How to handle "I won't be around for that"

ljezard Member Posts: 1
edited October 2017 in Caregivers #1

My husband has Stage 4 prostate cancer with metastasis happening quickly to several organs, and is now exhausting treatments.  I think we're looking at a year or so.

I'd like some advice on how to respond when he says things like, "It is probably my last Christmas" or "I probably won't be around for that".   Lately, nearly everything from talking about a little fall chill in the air while walking the dogs, to a car repair is tagged with these kind of comments.  

It's not that I have a problem with it per se, and I would probably think the same way if it was me.  I'm not avoiding the whole illness and death subject, and I try to listen hard to see if he wants to talk more about what's going on in his head.  Sometimes he does want to talk more, and sometimes not and the conversation ends with his comment.

I feel like I'm walking on egg-shells, and I often feel guilty that I will be around and he won't.  So, I try to avoid talking about "future" things and feel lke we live in this bubble, holding our breaths.  Both of us...

Any advice on how to respond to him when he makes these comments?  Should I respond?  Is he trying to tell me he doesn't want to talk about the future? How can I help both him and I enjoy the time we have?  



  • ClaCla
    ClaCla Member Posts: 136

    It sounds like you're doing a wonderful job of allowing him to talk or not as he chooses about his thoughts about dying or whatever.

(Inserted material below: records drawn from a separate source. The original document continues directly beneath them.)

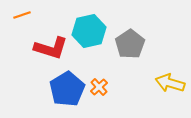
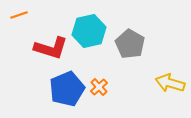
orange line: moved 3 px left
gray pentagon: rotated 8 degrees counterclockwise
blue pentagon: rotated 8 degrees clockwise
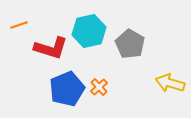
orange line: moved 10 px down
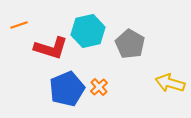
cyan hexagon: moved 1 px left
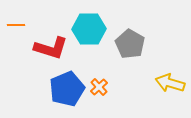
orange line: moved 3 px left; rotated 18 degrees clockwise
cyan hexagon: moved 1 px right, 2 px up; rotated 12 degrees clockwise
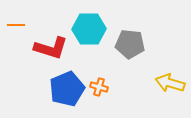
gray pentagon: rotated 24 degrees counterclockwise
orange cross: rotated 30 degrees counterclockwise
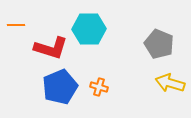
gray pentagon: moved 29 px right; rotated 16 degrees clockwise
blue pentagon: moved 7 px left, 2 px up
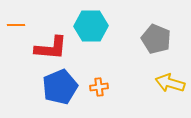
cyan hexagon: moved 2 px right, 3 px up
gray pentagon: moved 3 px left, 5 px up
red L-shape: rotated 12 degrees counterclockwise
orange cross: rotated 24 degrees counterclockwise
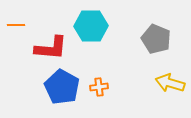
blue pentagon: moved 2 px right; rotated 20 degrees counterclockwise
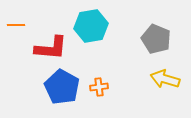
cyan hexagon: rotated 8 degrees counterclockwise
yellow arrow: moved 5 px left, 4 px up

    Fill the remaining time together doing things you both are passionate about and can still do within his current physical limitations.  Might be travel or spending time in the great outdoors.   Or having a more active social life with friends and family.  Planning a family reunion and spending more time with loved ones.  How about learning a skill like wire bending or woodworking?   Of course, you two may also be feeling the need to explore your spiritual selves, through church and through reading about death and dying.  Being focused on things we've always wanted to do has kept my husband and me focused on the business of living throughout this trying time with cancer. 

    Wishing you two the best.  God bless.

  • iCAREforyou
    iCAREforyou Member Posts: 2
    edited October 2017 #3
    I hear that comment often. 

    I hear that comment often.  Recently I was telling a co-worker that the family gathered round for the "last" birthday celebration.  He chuckled and said he had an uncle that lived through 5 "last" gatherings - but then he smiled and said - no matter what the reason that brought you all together - celebrate those close times and pray for many, many more.